From the Mote Marine Laboratory and Aquarium:
Devanshi Kasana, a Ph.D. candidate in the Florida International University (FIU) Predator Ecology and Conservation lab, was working with local Belizean fishermen to tag tiger sharks when the discovery was made. It had been a long night of fishing. By dawn, the weather had deteriorated. Storms were gathering on the horizon. The team did a last check of their lines. On the other end of one, wasn’t a tiger shark, but a rather sluggish creature. It looked old — ancient, even — and more like an elongated, smooth stone that had sprung to life. It had a blunt snout and small pale bluish colored eyes.
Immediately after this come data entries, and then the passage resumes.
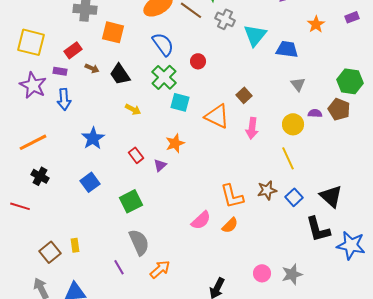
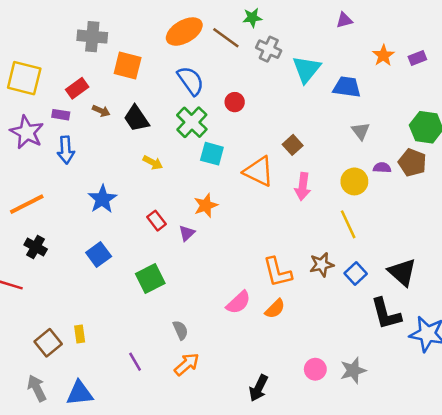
purple rectangle: (352, 17) -> (417, 58), moved
gray semicircle: (139, 242) -> (180, 330), moved, size x0.6

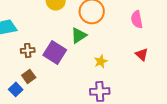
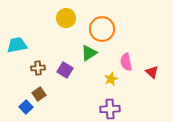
pink semicircle: (137, 19) -> (126, 62), moved
purple square: (55, 52) -> (65, 70), size x0.7

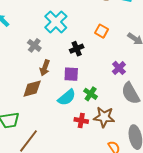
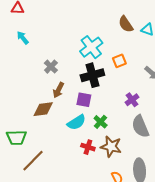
cyan cross: (56, 22) -> (91, 47), moved
orange square: (102, 31) -> (119, 61), turned 32
black cross: (77, 49) -> (92, 75), size x1.6

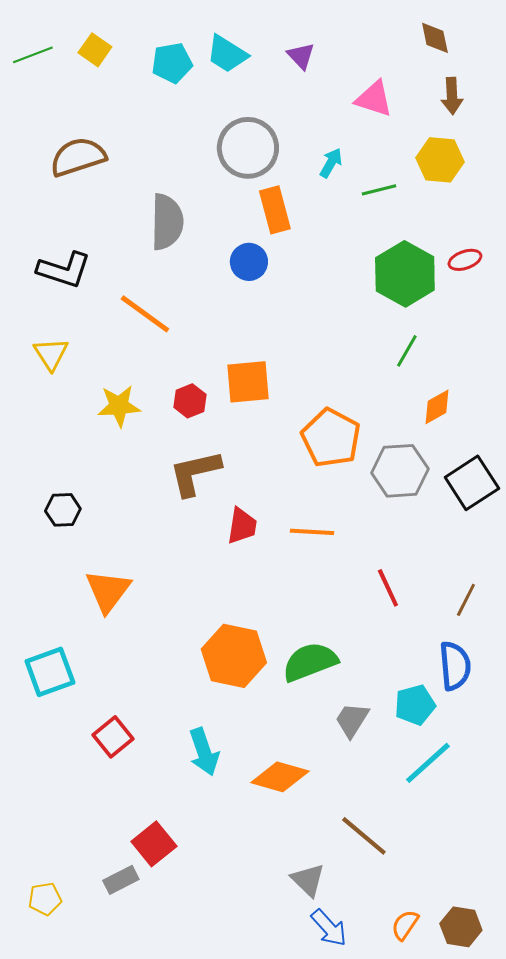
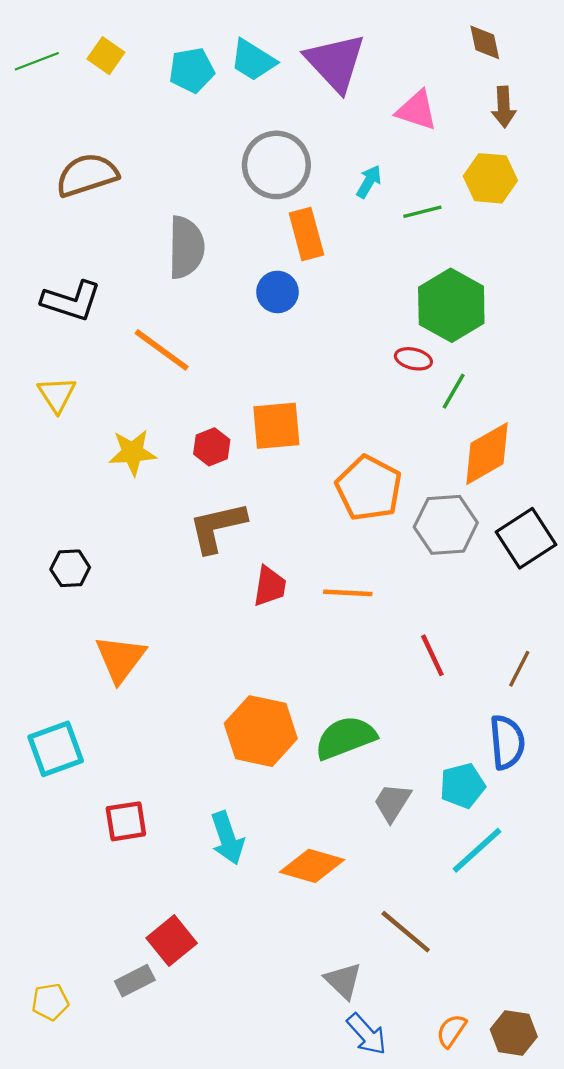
purple triangle: (301, 56) -> (335, 62), size x2.0
red ellipse: (465, 260) -> (413, 359), moved, turned 32
orange diamond: (437, 407) -> (487, 454), size x1.6
red square: (113, 737) -> (126, 821), turned 30

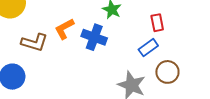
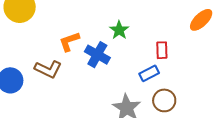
brown L-shape: (34, 42) -> (48, 69), moved

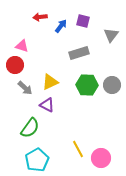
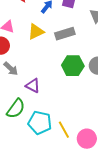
yellow triangle: (50, 82) -> (36, 32), moved
cyan pentagon: (37, 160) -> (40, 123), moved, turned -30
All together, these clues led scientists to think it was a member of the sleeper shark family.
“At first, I was sure it was something else, like a six gill shark that are well known from deep waters off coral reefs,” Kasana said. “I knew it was something unusual and so did the fishers, who hadn’t ever seen anything quite like it in all their combined years of fishing.”
Greenland sharks remain somewhat of an enigma to science. What is known about them is they tend to be seen in the frigid waters of the Arctic and North Atlantic oceans. The slow-moving species is also slow growing. Yet, a life in the slow lane may benefit them, because they have been estimated to live upward of 400 years — earning them the special designation of longest-living vertebrate known to science.
Because little is known about them, that means nothing can be definitively ruled out about the species. Greenland sharks could possibly be trolling the depths of the ocean all across the world. In fact, experts speculate that they could be found all over the world, living in tropics at greater depths, where they can find their preferred low temperatures.
The waters where Kasana and the fishermen found the shark certainly get deep. Glover’s Reef Atoll — part of the Glover’s Reef Marine Reserve World Heritage Site, a marine protected area (MPA) — sits on top a limestone platform, forming a lagoon surrounded by a coral reef. Along the edges of the atoll there’s a steep slope that drops from 1,600 feet to 9,500 feet deep, which means there is cold water needed for a Greenland shark to thrive.